##### RECORDS FOR THIS TASK

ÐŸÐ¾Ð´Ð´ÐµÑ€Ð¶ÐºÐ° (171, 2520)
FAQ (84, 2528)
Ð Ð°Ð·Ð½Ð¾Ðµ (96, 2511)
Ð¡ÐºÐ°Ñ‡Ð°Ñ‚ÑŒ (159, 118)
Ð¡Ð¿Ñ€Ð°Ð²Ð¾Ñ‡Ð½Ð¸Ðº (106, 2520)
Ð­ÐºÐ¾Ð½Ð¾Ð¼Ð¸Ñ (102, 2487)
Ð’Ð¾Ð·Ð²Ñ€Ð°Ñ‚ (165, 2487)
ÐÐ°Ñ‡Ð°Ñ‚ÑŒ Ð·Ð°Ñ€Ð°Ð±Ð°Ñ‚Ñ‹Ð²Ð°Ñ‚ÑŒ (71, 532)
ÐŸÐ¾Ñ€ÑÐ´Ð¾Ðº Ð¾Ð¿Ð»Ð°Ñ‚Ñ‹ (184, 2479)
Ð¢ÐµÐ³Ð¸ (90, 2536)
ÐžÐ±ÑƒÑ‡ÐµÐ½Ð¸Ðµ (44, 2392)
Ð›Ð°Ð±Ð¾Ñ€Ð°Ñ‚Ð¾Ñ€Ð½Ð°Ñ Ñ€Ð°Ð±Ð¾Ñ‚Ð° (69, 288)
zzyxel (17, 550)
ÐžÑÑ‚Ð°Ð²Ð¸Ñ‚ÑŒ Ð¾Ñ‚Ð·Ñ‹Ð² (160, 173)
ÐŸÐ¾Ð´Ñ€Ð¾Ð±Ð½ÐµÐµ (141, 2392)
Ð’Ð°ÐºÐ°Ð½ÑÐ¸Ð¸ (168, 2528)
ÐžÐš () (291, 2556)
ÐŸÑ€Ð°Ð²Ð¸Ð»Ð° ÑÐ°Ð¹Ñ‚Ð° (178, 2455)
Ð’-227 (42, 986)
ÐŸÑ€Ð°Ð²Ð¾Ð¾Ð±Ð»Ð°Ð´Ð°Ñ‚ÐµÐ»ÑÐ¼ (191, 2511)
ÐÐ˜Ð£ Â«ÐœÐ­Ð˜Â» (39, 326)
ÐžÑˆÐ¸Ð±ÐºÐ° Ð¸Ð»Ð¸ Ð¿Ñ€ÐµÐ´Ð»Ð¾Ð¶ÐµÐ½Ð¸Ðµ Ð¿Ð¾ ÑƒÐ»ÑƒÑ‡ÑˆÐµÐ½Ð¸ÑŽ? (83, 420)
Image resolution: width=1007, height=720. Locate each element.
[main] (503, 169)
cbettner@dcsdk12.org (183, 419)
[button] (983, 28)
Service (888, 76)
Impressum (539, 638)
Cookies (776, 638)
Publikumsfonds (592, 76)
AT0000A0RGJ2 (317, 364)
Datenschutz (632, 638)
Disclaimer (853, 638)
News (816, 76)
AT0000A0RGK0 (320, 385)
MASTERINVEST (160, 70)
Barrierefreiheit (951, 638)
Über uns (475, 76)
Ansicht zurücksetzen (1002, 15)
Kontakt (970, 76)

##########
##### RECORDS FOR THIS TASK

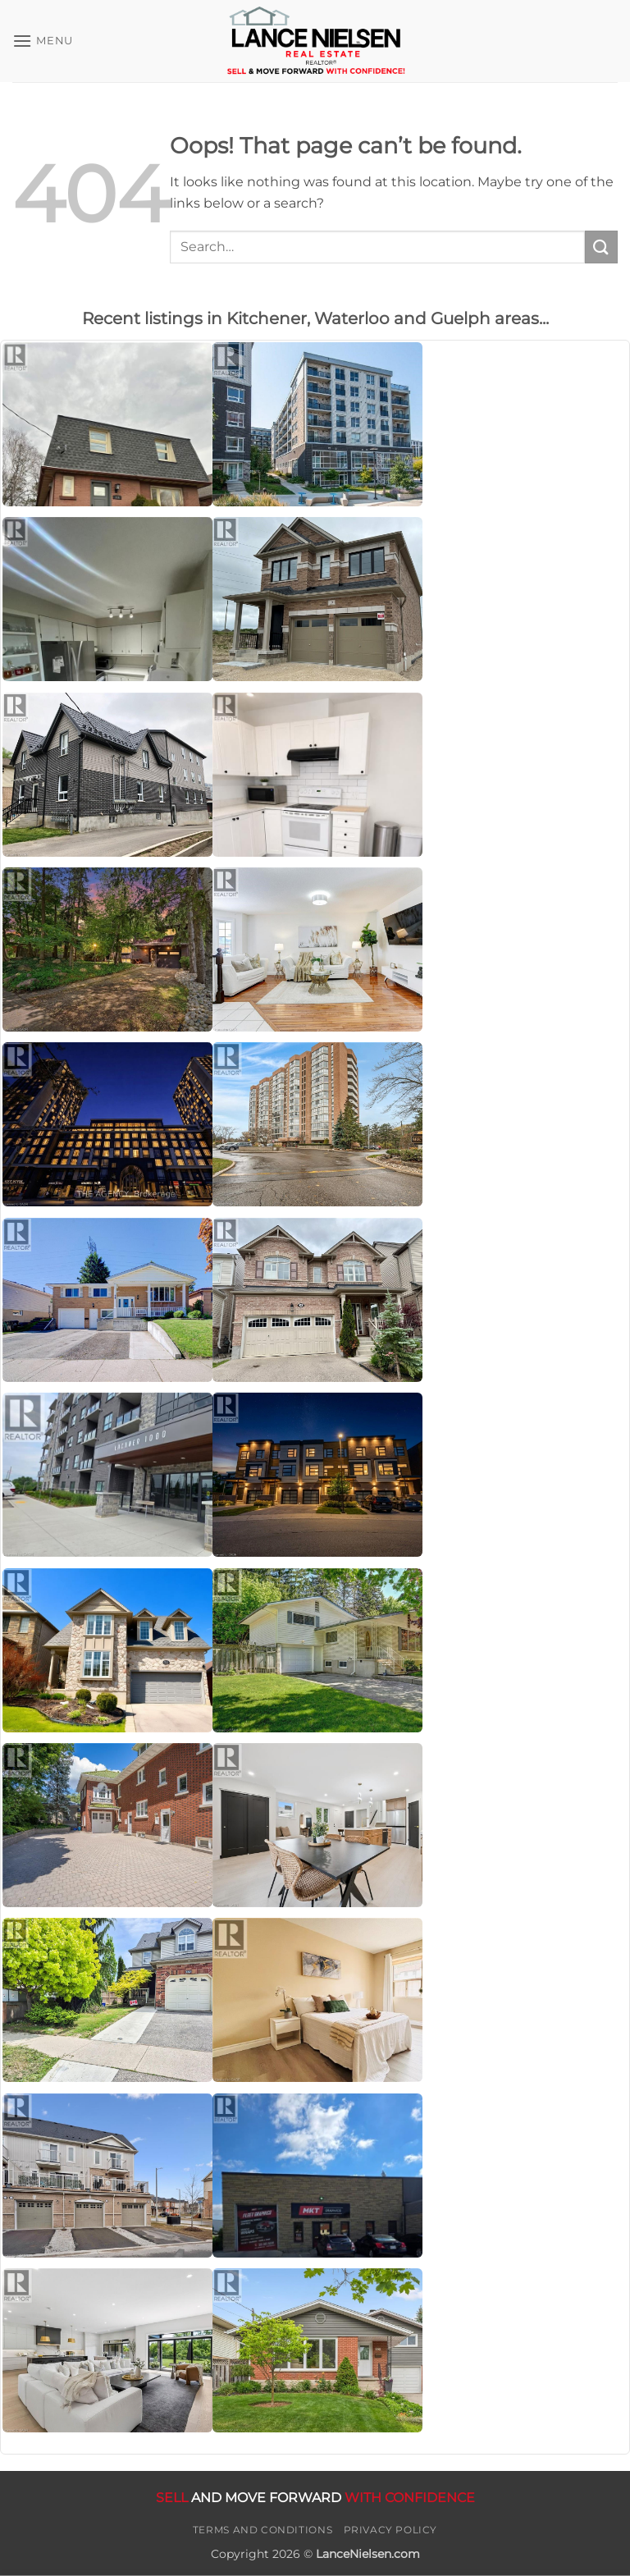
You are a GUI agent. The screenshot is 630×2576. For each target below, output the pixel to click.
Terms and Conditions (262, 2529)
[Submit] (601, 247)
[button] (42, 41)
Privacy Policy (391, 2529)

##########

● **WHAT TO WORK ON**
If a line in the records includes "each", it counts toward the total; report that total by itself.

● **ANSWER TO THIS TASK**
2